Pursuant to the subsequent licensing agreement, Sony paid the first payment to the others in 2005. Other distribution payments were allegedly made after that date. In 2007, plaintiff’s counsel sent Sony an email advising it of plaintiff’s involvement in the movie, and his entitlement to his share.
The trial court found plaintiff’s tortious interference claim accrued on the date of the first payment in 2005. Under the delayed discovery doctrine the court ruled, the latest date the plaintiff learned of the alleged interference was in May of 2007 when his counsel sent the email. The court found the lawsuit was barred as of March 2012, but plaintiff asserted the continuing tort doctrine applied.
Under the continuing tort doctrine, a cause of action accrues when the tortious conduct ceases. A continuing tort is established by continual tortious acts, but not by continual harmful effects from an original, completed act.
Contrary to the plaintiff’s assertion, the tort was not continual in nature merely because Sony had made subsequent distribution payments. Those additional payments were merely still the harmful effects from the original completed act. Because the continuing tort doctrine was not applicable, the trial court properly concluded the case was time barred.
AN ARBITRATION CLAUSE CONTAINED IN A BULK MAILER SENT OUT AFTER THE PURCHASE OF PROPANE DID NOT APPLY RETROACTIVELY.
All-South Subcontractors v.
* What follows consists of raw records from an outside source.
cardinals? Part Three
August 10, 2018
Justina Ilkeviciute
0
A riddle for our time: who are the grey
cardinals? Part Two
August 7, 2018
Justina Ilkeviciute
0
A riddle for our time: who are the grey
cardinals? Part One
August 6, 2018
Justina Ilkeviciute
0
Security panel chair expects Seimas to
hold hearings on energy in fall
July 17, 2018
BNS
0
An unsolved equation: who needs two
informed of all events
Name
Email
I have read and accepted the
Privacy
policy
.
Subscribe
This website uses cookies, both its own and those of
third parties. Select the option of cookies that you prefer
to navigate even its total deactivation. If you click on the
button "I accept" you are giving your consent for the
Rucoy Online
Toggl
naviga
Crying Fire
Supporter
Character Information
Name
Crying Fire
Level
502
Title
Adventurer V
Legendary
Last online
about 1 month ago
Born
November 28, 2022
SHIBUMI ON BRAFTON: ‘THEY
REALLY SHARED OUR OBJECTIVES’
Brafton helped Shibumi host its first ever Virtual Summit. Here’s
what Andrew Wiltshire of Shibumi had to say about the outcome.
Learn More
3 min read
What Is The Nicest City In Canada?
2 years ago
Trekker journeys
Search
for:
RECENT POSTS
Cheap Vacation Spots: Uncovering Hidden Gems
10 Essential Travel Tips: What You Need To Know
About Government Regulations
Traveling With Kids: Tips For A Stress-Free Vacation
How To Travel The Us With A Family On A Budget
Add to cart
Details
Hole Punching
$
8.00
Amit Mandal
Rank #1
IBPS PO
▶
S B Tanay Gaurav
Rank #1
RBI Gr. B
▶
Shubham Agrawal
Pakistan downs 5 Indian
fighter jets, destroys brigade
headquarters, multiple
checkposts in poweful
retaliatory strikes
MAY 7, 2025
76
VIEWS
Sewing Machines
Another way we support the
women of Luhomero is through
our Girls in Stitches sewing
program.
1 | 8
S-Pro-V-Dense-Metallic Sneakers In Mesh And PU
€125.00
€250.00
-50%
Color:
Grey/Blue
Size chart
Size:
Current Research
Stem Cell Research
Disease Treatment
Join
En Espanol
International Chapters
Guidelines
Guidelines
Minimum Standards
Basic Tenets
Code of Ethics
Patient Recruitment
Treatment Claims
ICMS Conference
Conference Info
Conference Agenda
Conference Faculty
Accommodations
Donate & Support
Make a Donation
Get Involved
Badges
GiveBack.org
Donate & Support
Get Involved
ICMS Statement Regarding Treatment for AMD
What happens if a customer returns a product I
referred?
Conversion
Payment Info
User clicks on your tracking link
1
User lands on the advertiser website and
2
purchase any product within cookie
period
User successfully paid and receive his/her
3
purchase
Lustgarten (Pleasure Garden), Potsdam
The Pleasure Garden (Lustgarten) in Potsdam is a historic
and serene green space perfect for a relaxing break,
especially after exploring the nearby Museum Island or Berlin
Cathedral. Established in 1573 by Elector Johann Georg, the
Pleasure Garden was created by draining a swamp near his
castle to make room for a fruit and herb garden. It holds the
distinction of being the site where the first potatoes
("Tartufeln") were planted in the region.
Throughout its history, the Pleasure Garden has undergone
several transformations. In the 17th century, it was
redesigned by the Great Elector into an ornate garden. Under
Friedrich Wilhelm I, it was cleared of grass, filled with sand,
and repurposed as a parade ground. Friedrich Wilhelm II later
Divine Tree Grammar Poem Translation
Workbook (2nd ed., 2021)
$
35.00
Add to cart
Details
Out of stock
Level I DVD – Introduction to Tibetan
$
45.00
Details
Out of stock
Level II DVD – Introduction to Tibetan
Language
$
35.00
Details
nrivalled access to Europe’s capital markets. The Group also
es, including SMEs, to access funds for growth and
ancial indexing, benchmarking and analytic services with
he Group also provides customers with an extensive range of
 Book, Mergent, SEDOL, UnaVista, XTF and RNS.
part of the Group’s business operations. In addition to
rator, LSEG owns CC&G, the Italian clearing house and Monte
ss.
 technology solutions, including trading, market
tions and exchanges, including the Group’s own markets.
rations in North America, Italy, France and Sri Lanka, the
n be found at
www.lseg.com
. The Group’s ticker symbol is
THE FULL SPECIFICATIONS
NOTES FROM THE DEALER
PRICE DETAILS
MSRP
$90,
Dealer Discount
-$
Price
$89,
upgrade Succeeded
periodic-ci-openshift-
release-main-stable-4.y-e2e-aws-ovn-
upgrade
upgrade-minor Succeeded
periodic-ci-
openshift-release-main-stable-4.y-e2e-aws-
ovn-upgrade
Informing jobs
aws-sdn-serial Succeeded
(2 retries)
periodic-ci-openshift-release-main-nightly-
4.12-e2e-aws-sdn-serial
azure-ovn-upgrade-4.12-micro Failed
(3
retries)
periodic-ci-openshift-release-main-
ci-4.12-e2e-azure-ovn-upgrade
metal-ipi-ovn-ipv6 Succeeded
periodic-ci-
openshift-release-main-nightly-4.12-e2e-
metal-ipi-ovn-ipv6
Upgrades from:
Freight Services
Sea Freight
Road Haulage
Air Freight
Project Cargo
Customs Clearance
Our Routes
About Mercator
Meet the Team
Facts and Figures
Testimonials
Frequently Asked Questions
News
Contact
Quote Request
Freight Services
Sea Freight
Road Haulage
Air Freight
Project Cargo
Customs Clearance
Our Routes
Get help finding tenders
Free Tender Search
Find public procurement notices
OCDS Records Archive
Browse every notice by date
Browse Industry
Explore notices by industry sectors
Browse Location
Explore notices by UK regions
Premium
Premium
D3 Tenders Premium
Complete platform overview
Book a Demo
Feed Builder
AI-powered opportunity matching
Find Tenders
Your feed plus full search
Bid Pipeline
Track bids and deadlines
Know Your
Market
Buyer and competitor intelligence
AmeriGas Propane, 41 Fla. L. Weekly D1859 (Fla. 1st DCA August 1, 2016):
Plaintiff had purchased propane from the appellees in 2010. In 2012, defendant sent out written notice of general terms and conditions of AmeriGas Propane contracts, relating to the supply of propane and the release of related equipment. Contained within those terms and conditions was an arbitration clause.
In 2014, the plaintiff/appellant filed a class action against AmeriGas, alleging that its practice of charging fuel recovery fees to its customers violated the Florida Deceptive and Unfair Trade Practices Act. Because the defendant failed to show that the parties entered into a valid written agreement in 2010 to arbitrate the dispute, and the bulk mailer came after that fact, those terms and conditions could not be applied retroactively to bind the plaintiff. Therefore the arbitration clause could not provide a basis to dismiss the plaintiff’s complaint.
PARTY CAN SEEK RELIEF UNDER RULE 1.540(b) WHEN NOT RECEIVING A COPY OF AN ORDER ENTERED BY THE COURT UNTIL AFTER THE TIME FOR FILING THE APPEAL HAS EXPIRED.
Waters v. Pam Childers, 41 Fla. L. Weekly D1864 (Fla. 1st DCA August 11, 2016):
The plaintiff, an inmate, filed a mandamus petition against the clerk of Escambia County. The petition was denied and a timely motion for rehearing was filed. Subsequently, the appellant sent a notice of inquiry to the clerk regarding the status of the motion for rehearing. The clerk informed the appellant that the order had been entered approximately six weeks before.
Plaintiff then filed a motion for relief from judgment under rule 1.540(b), asserting that he never received a copy of the order denying the motion, and asking the trial court to vacate and re-enter the order so he could appeal. The trial court denied the motion.
Because the motion for relief was facially sufficient and not refuted by the limited record, and because not receiving an order is a basis for relief under rule 1.540(b), the court reversed and remanded for an evidentiary hearing on the motion.